▶ TASK TO CARRY OUT
Could you set down the lines from the first line of the entries below through the line with "withdrawals.", exactly and with no pictures?

Excerpts from a dataset:
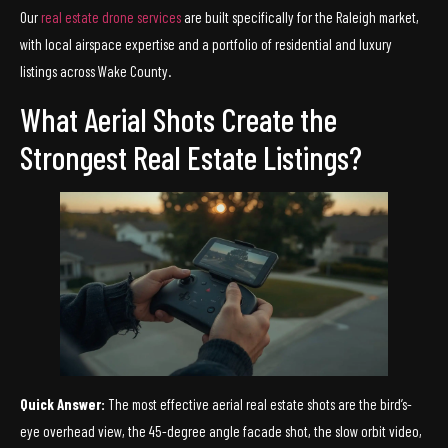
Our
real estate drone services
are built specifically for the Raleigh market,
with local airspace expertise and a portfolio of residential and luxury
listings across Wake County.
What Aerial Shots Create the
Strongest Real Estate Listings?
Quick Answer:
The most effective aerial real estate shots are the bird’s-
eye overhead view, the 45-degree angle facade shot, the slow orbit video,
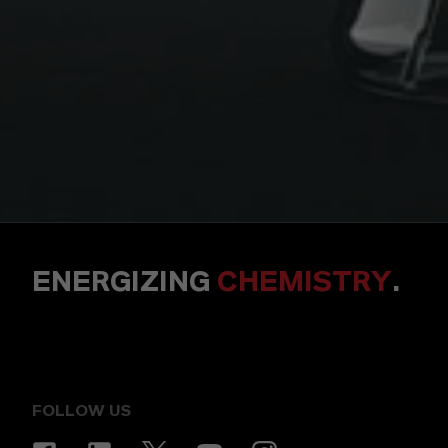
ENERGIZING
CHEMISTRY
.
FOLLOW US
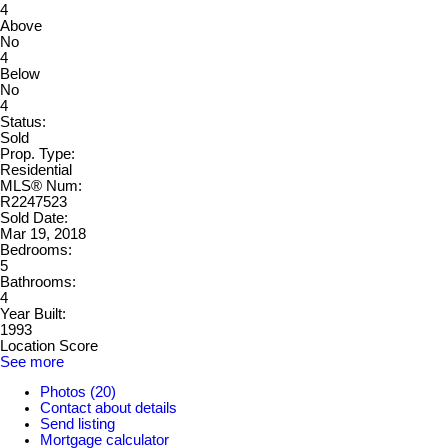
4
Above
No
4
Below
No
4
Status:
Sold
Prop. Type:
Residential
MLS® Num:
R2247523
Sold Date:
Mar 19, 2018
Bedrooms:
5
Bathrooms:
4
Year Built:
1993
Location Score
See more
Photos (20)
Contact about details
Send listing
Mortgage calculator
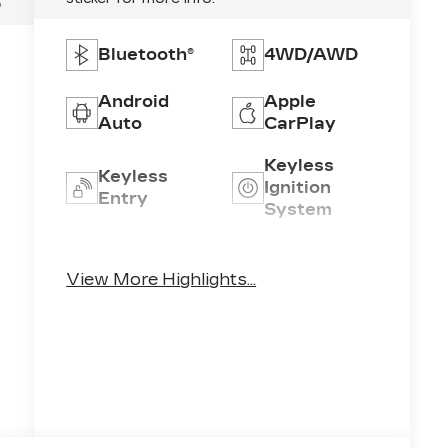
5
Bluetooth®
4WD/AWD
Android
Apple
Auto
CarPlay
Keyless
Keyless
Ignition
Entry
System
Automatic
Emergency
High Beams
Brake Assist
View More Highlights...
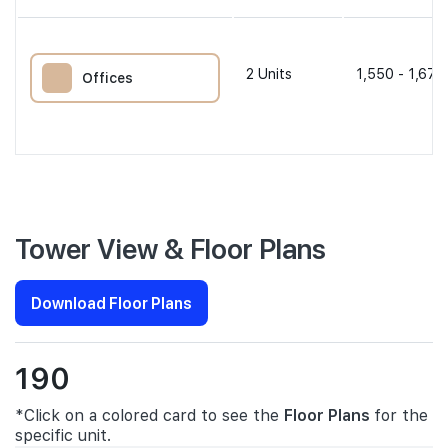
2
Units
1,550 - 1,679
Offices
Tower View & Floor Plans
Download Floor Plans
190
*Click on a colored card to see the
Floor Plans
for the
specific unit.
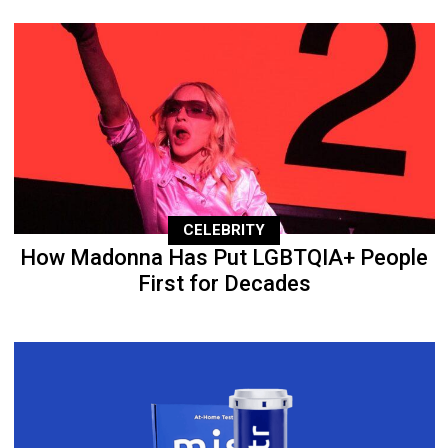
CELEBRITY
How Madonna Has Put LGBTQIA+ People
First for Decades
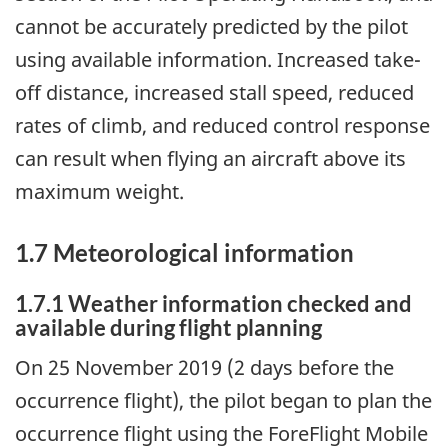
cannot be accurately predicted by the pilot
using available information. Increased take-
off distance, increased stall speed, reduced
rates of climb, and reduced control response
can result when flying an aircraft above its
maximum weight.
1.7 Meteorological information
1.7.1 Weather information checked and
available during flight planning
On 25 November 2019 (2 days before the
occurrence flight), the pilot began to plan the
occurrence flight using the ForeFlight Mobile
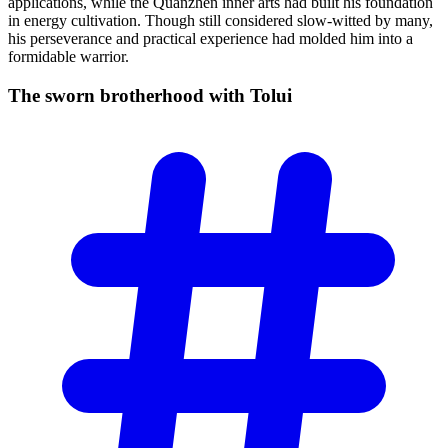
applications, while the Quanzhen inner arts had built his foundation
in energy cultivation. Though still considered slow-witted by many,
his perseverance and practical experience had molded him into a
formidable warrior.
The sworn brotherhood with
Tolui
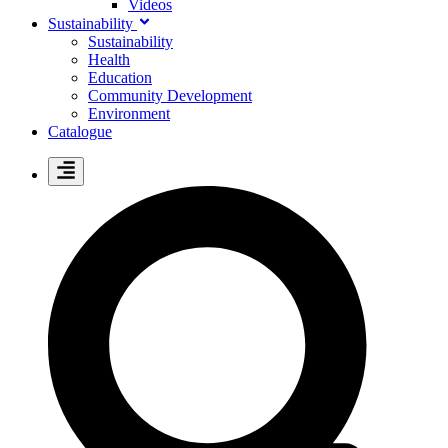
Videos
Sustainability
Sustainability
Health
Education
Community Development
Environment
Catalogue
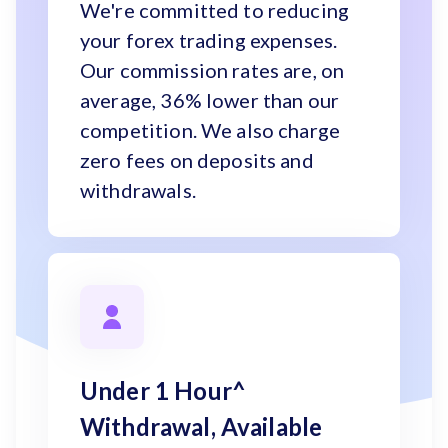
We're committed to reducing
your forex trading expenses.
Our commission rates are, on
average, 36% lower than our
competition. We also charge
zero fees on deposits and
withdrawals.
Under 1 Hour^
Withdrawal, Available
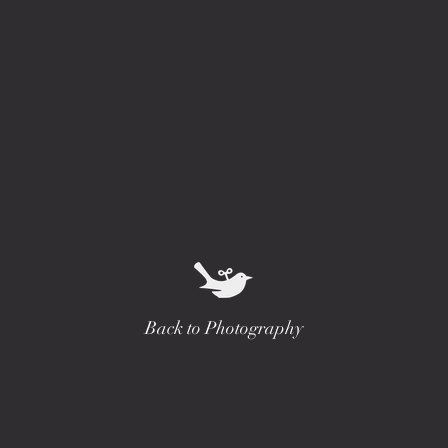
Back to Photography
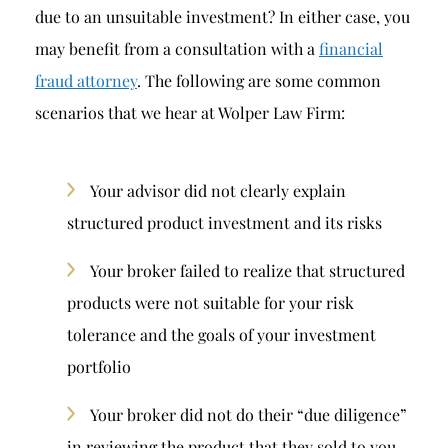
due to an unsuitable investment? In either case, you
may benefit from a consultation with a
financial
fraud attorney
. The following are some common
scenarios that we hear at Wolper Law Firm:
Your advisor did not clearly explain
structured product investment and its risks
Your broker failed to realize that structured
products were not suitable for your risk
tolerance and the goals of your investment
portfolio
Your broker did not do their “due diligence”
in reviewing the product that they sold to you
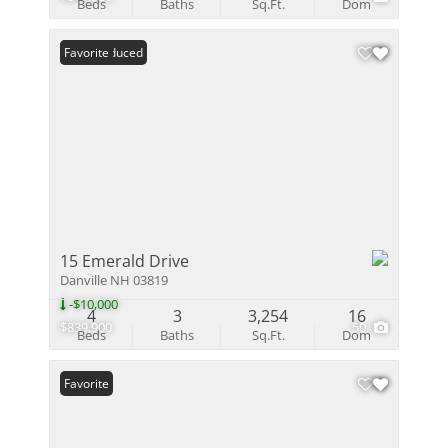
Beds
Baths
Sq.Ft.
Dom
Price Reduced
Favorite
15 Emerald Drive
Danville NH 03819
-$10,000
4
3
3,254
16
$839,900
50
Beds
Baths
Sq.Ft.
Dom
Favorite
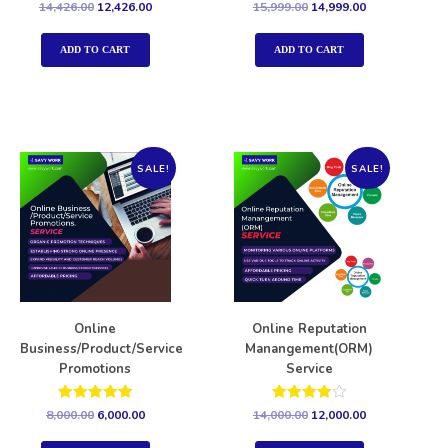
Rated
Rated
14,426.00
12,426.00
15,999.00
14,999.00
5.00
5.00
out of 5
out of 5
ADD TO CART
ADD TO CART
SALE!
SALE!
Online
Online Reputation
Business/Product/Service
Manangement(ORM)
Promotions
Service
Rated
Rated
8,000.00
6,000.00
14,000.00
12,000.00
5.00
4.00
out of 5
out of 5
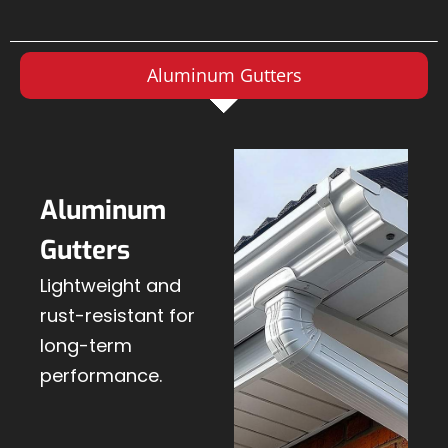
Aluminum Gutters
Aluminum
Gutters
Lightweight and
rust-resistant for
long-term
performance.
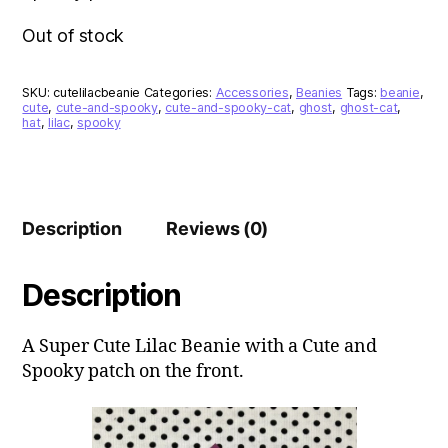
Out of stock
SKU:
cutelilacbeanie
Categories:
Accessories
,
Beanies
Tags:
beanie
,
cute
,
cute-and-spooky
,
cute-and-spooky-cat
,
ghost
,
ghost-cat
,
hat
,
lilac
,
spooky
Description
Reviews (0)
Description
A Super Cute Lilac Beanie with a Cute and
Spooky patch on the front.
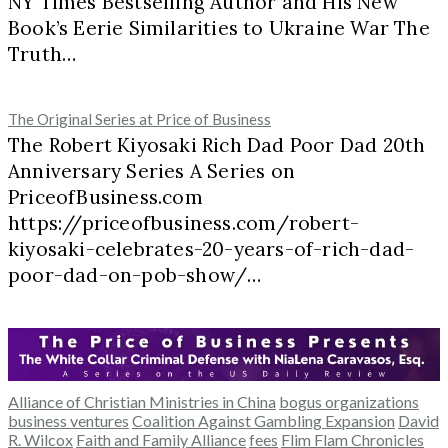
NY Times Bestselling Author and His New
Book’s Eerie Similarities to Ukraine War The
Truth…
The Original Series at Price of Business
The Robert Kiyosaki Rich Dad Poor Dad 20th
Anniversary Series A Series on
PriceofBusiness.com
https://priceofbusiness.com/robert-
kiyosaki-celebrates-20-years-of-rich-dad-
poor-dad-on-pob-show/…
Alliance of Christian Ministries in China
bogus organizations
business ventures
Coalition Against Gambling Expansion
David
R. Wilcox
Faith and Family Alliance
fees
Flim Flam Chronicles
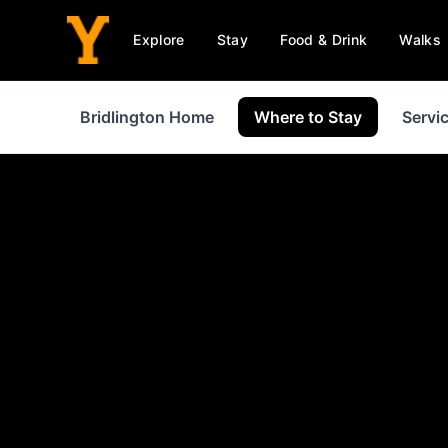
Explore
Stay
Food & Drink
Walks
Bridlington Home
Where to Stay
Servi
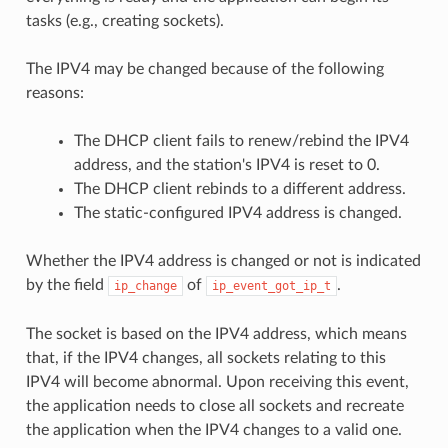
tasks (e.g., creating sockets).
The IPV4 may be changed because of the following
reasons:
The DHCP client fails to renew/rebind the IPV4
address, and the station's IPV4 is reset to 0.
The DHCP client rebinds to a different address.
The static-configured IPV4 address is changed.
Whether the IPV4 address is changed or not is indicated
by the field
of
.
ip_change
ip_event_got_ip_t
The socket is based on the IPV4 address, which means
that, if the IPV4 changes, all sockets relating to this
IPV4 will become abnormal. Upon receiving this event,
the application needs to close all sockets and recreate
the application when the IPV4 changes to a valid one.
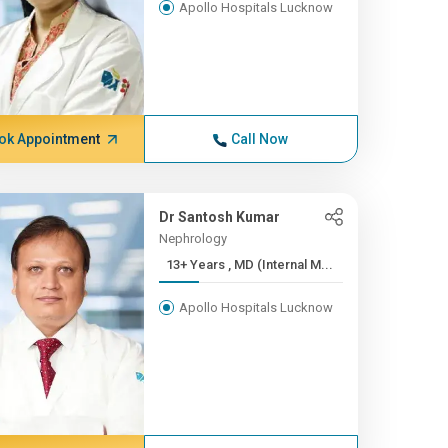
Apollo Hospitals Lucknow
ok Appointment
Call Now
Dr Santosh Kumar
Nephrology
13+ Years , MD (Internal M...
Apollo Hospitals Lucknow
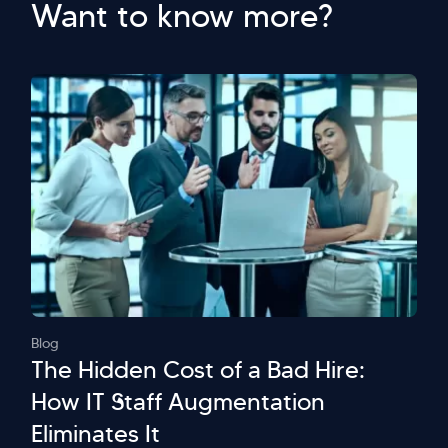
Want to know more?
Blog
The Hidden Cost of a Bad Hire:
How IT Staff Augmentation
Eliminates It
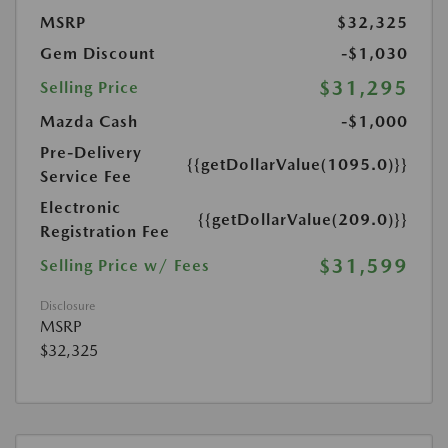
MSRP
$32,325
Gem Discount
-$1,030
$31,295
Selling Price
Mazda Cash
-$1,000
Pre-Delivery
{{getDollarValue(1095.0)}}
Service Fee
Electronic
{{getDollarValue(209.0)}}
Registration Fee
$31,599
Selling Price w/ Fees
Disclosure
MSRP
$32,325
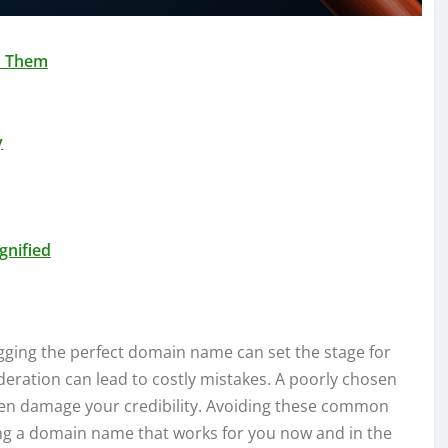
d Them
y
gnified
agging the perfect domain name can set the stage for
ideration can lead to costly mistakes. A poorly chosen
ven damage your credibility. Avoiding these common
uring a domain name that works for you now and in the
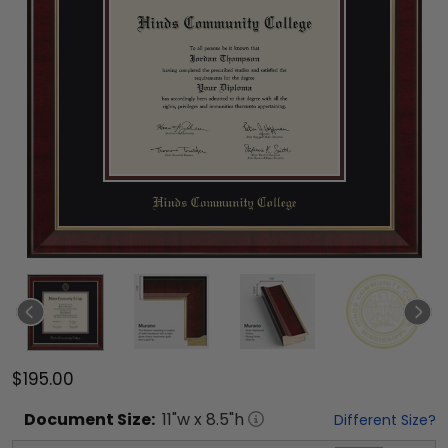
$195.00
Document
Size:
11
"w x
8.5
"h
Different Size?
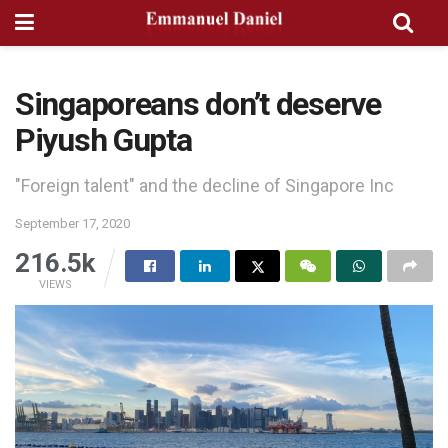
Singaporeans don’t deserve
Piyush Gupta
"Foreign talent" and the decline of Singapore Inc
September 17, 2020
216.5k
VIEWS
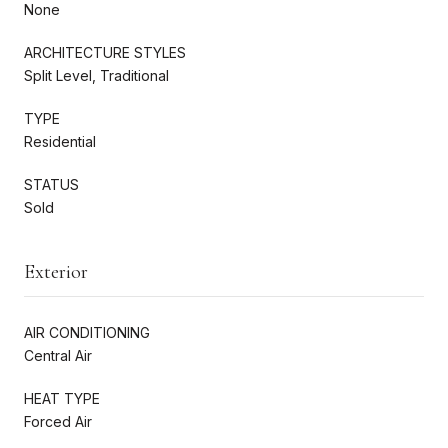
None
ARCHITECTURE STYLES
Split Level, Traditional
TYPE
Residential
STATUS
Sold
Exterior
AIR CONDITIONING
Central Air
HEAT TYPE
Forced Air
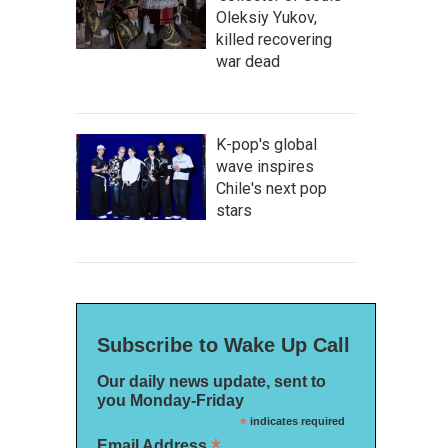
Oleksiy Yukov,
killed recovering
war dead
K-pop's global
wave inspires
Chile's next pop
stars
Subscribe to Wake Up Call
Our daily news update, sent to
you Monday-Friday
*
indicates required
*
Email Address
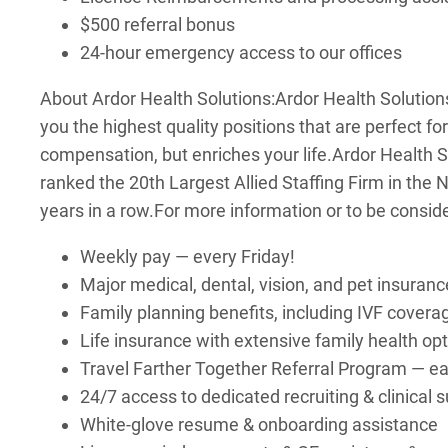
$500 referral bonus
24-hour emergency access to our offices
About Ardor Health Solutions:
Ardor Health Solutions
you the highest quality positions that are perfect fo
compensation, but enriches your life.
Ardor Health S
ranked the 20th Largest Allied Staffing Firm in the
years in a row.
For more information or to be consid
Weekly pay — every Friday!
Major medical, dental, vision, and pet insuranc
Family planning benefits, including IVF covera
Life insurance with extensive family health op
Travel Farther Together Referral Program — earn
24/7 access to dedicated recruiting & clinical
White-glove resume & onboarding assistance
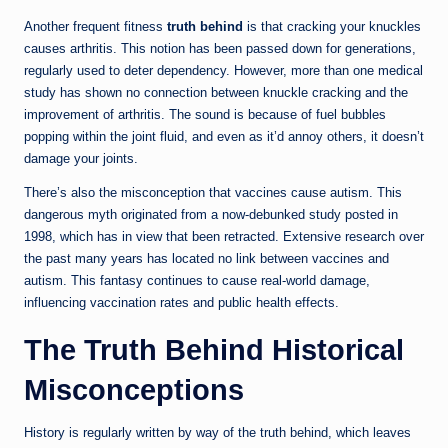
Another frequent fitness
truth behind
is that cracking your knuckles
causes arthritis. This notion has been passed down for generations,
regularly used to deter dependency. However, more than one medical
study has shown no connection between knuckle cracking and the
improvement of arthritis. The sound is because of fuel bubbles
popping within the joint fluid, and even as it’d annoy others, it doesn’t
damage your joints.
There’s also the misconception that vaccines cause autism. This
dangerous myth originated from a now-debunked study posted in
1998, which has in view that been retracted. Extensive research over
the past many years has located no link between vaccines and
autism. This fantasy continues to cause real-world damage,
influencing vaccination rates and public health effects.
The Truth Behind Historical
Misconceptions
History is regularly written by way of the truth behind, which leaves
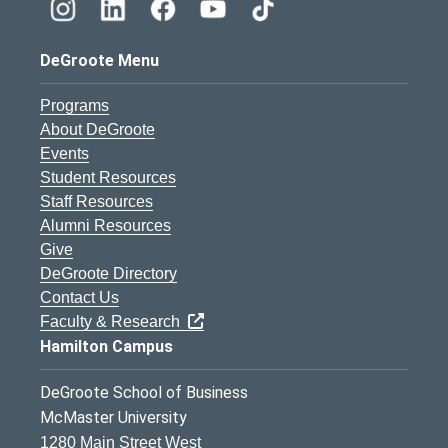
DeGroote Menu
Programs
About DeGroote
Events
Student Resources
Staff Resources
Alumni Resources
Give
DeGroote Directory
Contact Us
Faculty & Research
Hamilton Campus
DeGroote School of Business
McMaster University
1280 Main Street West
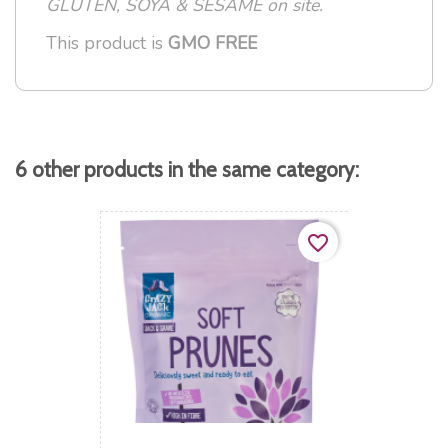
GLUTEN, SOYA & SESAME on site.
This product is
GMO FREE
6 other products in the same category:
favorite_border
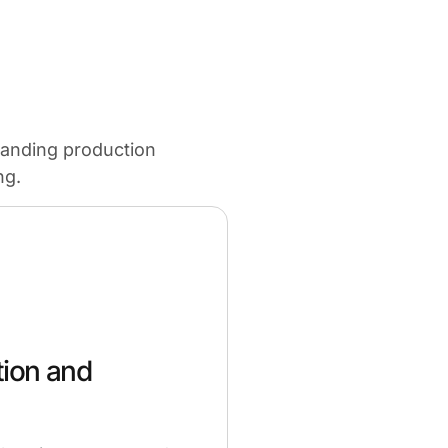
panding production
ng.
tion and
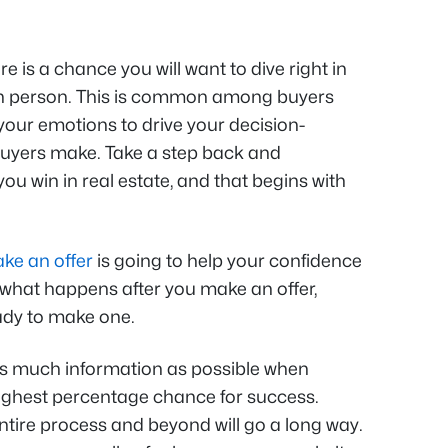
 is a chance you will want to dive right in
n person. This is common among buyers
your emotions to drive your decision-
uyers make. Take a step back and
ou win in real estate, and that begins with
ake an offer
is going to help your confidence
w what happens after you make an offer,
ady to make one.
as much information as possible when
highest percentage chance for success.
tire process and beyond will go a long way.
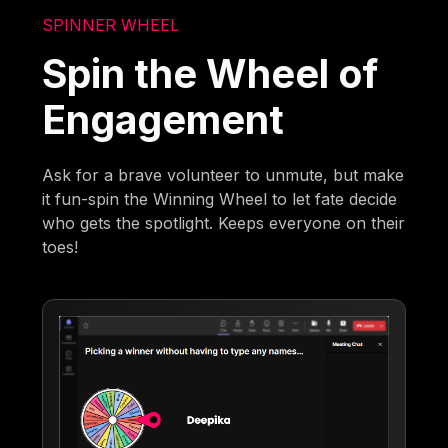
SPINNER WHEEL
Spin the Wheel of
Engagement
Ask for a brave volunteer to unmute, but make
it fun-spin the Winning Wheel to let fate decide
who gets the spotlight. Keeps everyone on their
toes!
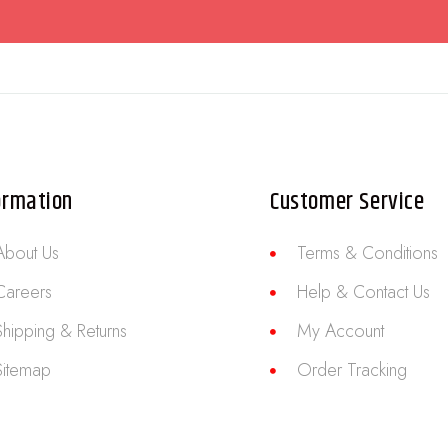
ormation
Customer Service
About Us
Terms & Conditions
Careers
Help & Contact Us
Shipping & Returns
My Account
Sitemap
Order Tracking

▶ WRITTEN ANSWER
Our
real estate drone services
are built specifically for the Raleigh market,
with local airspace expertise and a portfolio of residential and luxury
listings across Wake County.
What Aerial Shots Create the
Strongest Real Estate Listings?
Quick Answer:
The most effective aerial real estate shots are the bird’s-
eye overhead view, the 45-degree angle facade shot, the slow orbit video,
ENERGIZING
CHEMISTRY
.
FOLLOW US
4
Above
No
4
Below
No
4
Status:
Sold
Prop. Type:
Residential
MLS® Num:
R2247523
Sold Date:
Mar 19, 2018
Bedrooms:
5
Bathrooms:
4
Year Built:
1993
Location Score
See more
Photos (20)
Contact about details
Send listing
Mortgage calculator
5
Bluetooth®
4WD/AWD
Android
Apple
Auto
CarPlay
Keyless
Keyless
Ignition
Entry
System
Automatic
Emergency
High Beams
Brake Assist
View More Highlights...
2
Units
1,550 - 1,679
Offices
Tower View & Floor Plans
Download Floor Plans
190
*Click on a colored card to see the
Floor Plans
for the
specific unit.
CELEBRITY
How Madonna Has Put LGBTQIA+ People
First for Decades
cannot be accurately predicted by the pilot
using available information. Increased take-
off distance, increased stall speed, reduced
rates of climb, and reduced control response
can result when flying an aircraft above its
maximum weight.
1.7 Meteorological information
1.7.1 Weather information checked and
available during flight planning
On 25 November 2019 (2 days before the
occurrence flight), the pilot began to plan the
occurrence flight using the ForeFlight Mobile
applications, while the Quanzhen inner arts had built his foundation
in energy cultivation. Though still considered slow-witted by many,
his perseverance and practical experience had molded him into a
formidable warrior.
The sworn brotherhood with
Tolui
Videos
Sustainability
Sustainability
Health
Education
Community Development
Environment
Catalogue
We're committed to reducing
your forex trading expenses.
Our commission rates are, on
average, 36% lower than our
competition. We also charge
zero fees on deposits and
withdrawals.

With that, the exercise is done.